Quelques notions d'histoire et d'évolution
Il est aujourd'hui bien connu que les changements climatiques du passé ont drastiquement influencé la distribution et la diversité des espèces animales et végétales actuelles. En guise d'exemple, l'alternance des cycles glaciaires du Pléistocène (-2.6 Mio d'années à -12'000 ans) a forcé les espèces adaptées à un climat tempéré à se confiner, lors des périodes froides, dans des zones refuge disjointes au climat plus favorable. Elles se sont ensuite dispersées à nouveau à partir de celles-ci pendant les périodes chaudes. Les stigmates de ces phases d'isolement restent détectables après la reconquête du continent sous la forme de groupes génétiquement bien différenciés. L'étude de ces phénomènes qui ont conduit à la biodiversité actuelle permet par ailleurs aux scientifiques de hiérarchiser les régions et les populations à haute valeur pour la conservation.

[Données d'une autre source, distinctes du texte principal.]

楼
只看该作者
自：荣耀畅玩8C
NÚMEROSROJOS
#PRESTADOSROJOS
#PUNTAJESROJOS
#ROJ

En ce qui concerne l'hippo
Semi-aquatique, l'espèce a dû faire face à des changements drastiques des réseaux hydrographiques durant les fluctuations climatiques du passé. L'Afrique a en effet subi une alternance entre des phases pluvieuses (avec une extension des forêts tropicales) et arides (avec une extension des savanes). Pour les auteurs de cette étude, il était par conséquent un candidat idéal, malgré son mauvais caractère, pour étudier les conséquences des instabilités climatiques sur la génétique des populations. De plus, ces travaux ont permis de formuler des suggestions sur la gestion et la conservation de l'espèce. Il faut préciser que les populations d'hippopotames sont en régression constante depuis des décennies, sans qu'on en comprenne complètement les raisons, au point que l'espèce est considérée comme «vulnérable» dans la Liste rouge des espèces menacées (UICN).
L'hippo, roi des animaux
Les premiers résultats de cette étude ont surpris les chercheurs: pour l'hippopotame, et contrairement à ce qui a été observé chez les autres mammifères de la savane, on n'observe pas de structuration génétique au niveau du continent, comme on aurait pu s'y attendre. En d'autres termes, il n'y a pas de distinction entre les populations d'Afrique de l'Ouest, de l'Est ou du Sud qui ont joué le rôle de refuges lors des périodes climatiques arides du Pléistocène. Ces résultats suggèrent que ces populations étaient autrefois fortement connectées et bien plus importantes, notamment pendant les périodes humides du passé.
Plus précisément, les analyses statistiques et démographiques à partir des paramètres génétiques obtenus par séquençage de l'ADN suggèrent que les populations d'hippopotames ont entrepris une expansion démographique et spatiale il y a environ 200'000 ans. Durant cette période, qui a été caractérisée par une grande instabilité climatique, ont eu lieu de fréquents débordements du réseau hydrographique sur le continent africain. Ces événements ont permis la dispersion massive et rapide d'hippopotames à travers l'ensemble du continent africain, avec des populations suffisamment connectées entre elles pour effacer par brassage génétique les éventuels stigmates des périodes de régression dans des zones refuge.
Une stratégie de conservation pour les hippopotames
Cependant, à l'heure de la menace d'extinction, les populations actuelles d'hippopotames, vues à un niveau local, sont fragmentées et fortement différenciées entre elles au niveau génétique: l'aridification actuelle du continent africain et les activités humaines sont vraisemblablement les moteurs de cette évolution. Sur la base de ces résultats, les chercheurs suggèrent une stratégie de gestion et de conservation régionale spécifique, en vue d'optimiser la protection de la diversité génétique locale et de reconnecter les populations d'hippopotames, désormais menacées d'extinction.